Ziua Cucilor

The main attraction in the village of Branesti is its annual folklore festival.

The Cuckoos’ custom is an old tradition, having pre-Christian roots, first mentioned in old church documents starting from the 17th century – “The Lives of the Saints” Dosoftei Mitropolitul.

Branesti is a village and area in Ilfov County, it is situated right east of the capital.
In Branesti you will find quiet village roads, industrial areas and some of the oldest monasteries in Romania. But in the spring time something special happens here, residents and visitors celebrate Ziua Cucilor.

This folklore festival gathers thousands of participants and and spectators every year.

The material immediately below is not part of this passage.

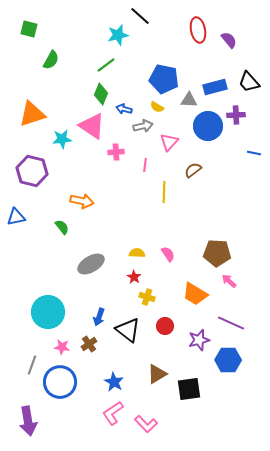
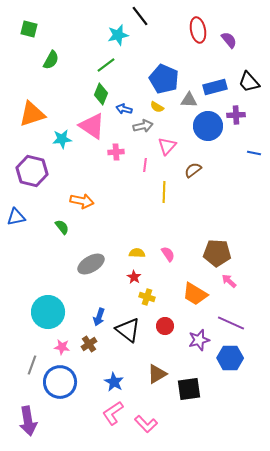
black line at (140, 16): rotated 10 degrees clockwise
blue pentagon at (164, 79): rotated 12 degrees clockwise
pink triangle at (169, 142): moved 2 px left, 4 px down
blue hexagon at (228, 360): moved 2 px right, 2 px up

Now the local government wanted to preserve this event through documentation for future generations. The traditions of agrarian communities are disappearing fast, so keeping Ziua Cucilor alive was the goal of this project.

Project PromotorStatusEnd
Local Government of Branesti, Romania.Concluded2015

Taking part in the Ziua Cucilor festival was my first real visit to Romania, impressions were many and the seed was sown for my long-lasting relation with this country. The journey from the centre of Bucharest to the quiet village of Branesti was in itself a display of the sharp contrasts you will find in Romania.

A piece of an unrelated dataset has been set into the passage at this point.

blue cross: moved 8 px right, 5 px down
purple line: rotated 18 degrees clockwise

Visiting the monasteries and historical sights of the area I started to see the similarities with Norway. Most people in Romania can trace their roots back to traditional rural farmlife with very few steps. In Oslo, Norways capital, we often remark that everyone in the city hails from somewhere else, somewhere rural. Whether it was southern Calarasi, western Gorj or northern Maramures, they were all represented at Ziua Cucilor. This exposition of crafts, music and colors from all regions of Romania celebrate the rural superstitions and values. A significant influx of Bulgarians arrived to take part in the event, showing that folklore traditions run across borders. This rite of spring celebrates fertility as well as bringing people together for a traditional meal and festive drink!

Church in Branesti
 , 1937 by Petre Dumitrescu

Strong, bright colors compete with the rhythmic rattle of the bells calling for the arrival of spring

The processions in Ziua Cucilor are remnants of traditions that go far back, to a time when theatre and processions formed a vital bond between citizens of ancient societies.

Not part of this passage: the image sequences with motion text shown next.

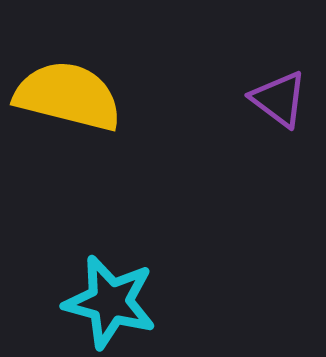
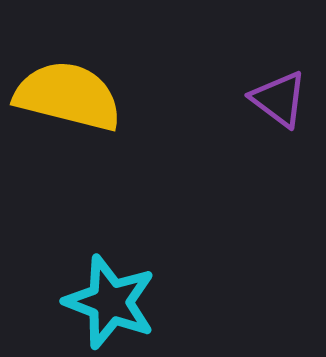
cyan star: rotated 6 degrees clockwise
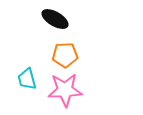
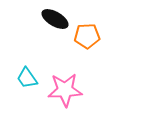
orange pentagon: moved 22 px right, 19 px up
cyan trapezoid: moved 1 px up; rotated 20 degrees counterclockwise
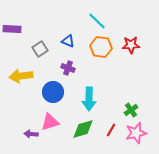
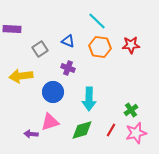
orange hexagon: moved 1 px left
green diamond: moved 1 px left, 1 px down
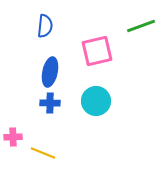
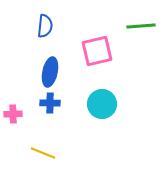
green line: rotated 16 degrees clockwise
cyan circle: moved 6 px right, 3 px down
pink cross: moved 23 px up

Augusto Boal, who founded the Theatre of the Oppressed, was critical of the development of drama where actors and audience was separated. Instead, he emphasized the collective unity that theatre can be. He pointed to the Dithyrambic processions from ancient Greece as an ideal, as these were also the origins of western theatre. Like the people now parading through the streets of Branesti, the ancient Greeks were invested in a narrative shared by their fellow citizens.